Brisbane Jacaranda season has a whiff of foreboding about it. There is a saying “As Jacarandas bloom, exams start soon”. There is also the ominous warning about blooming Jacarandas and heavy grey skies meaning it’s too late for uni students to open their books and start studying. Superstition holds that if a Jacaranda bloom falls on a student’s head, they will fail exams. Similar stories occur in South Africa where the Jacarandas bloom at the same time of year. They are a little more optimistic in saying that a bloom falling on the head means an exam pass.
The heavy skies of stormy November have yet to arrive which means the Jacaranda blooms are still on the trees. This is the perfect time to go for a walk and enjoy the clouds of purple blooming in your suburb.

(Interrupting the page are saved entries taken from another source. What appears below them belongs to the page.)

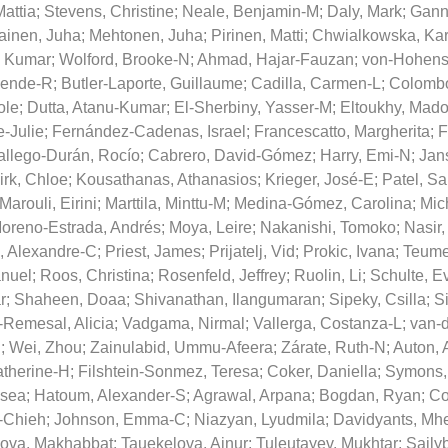
Mattia
;
Stevens, Christine
;
Neale, Benjamin-M
;
Daly, Mark
;
Gann
lainen, Juha
;
Mehtonen, Juha
;
Pirinen, Matti
;
Chwialkowska, Kar
, Kumar
;
Wolford, Brooke-N
;
Ahmad, Hajar-Fauzan
;
von-Hohens
wende-R
;
Butler-Laporte, Guillaume
;
Cadilla, Carmen-L
;
Colomb
ole
;
Dutta, Atanu-Kumar
;
El-Sherbiny, Yasser-M
;
Eltoukhy, Mad
e-Julie
;
Fernández-Cadenas, Israel
;
Francescatto, Margherita
;
F
allego-Durán, Rocío
;
Cabrero, David-Gómez
;
Harry, Emi-N
;
Jan
irk, Chloe
;
Kousathanas, Athanasios
;
Krieger, José-E
;
Patel, S
Marouli, Eirini
;
Marttila, Minttu-M
;
Medina-Gómez, Carolina
;
Mic
oreno-Estrada, Andrés
;
Moya, Leire
;
Nakanishi, Tomoko
;
Nasir,
a, Alexandre-C
;
Priest, James
;
Prijatelj, Vid
;
Prokic, Ivana
;
Teume
nuel
;
Roos, Christina
;
Rosenfeld, Jeffrey
;
Ruolin, Li
;
Schulte, E
r
;
Shaheen, Doaa
;
Shivanathan, Ilangumaran
;
Sipeky, Csilla
;
S
a-Remesal, Alicia
;
Vadgama, Nirmal
;
Vallerga, Costanza-L
;
van-
S
;
Wei, Zhou
;
Zainulabid, Ummu-Afeera
;
Zárate, Ruth-N
;
Auton,
therine-H
;
Filshtein-Sonmez, Teresa
;
Coker, Daniella
;
Symons,
lsea
;
Hatoum, Alexander-S
;
Agrawal, Arpana
;
Bogdan, Ryan
;
Co
-Chieh
;
Johnson, Emma-C
;
Niazyan, Lyudmila
;
Davidyants, Mh
ova, Makhabbat
;
Tauekelova, Ainur
;
Tuleutayev, Mukhtar
;
Saily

Top Locations – Brisbane Jacaranda Season
- New Farm Park – the most well known location for Jacarandas. Dozens of trees and thick drifts of fallen flowers.
- Queensland University, St Lucia – there’s a reason why uni students are so fixated on these trees
- City Botanic Gardens – contains some of the oldest trees in Brisbane if not Australia
- Mt Coot-tha Botanic Gardens – an enormous collection of trees amassed in purple splendour
- Jacaranda Park, Yeronga – need I say more?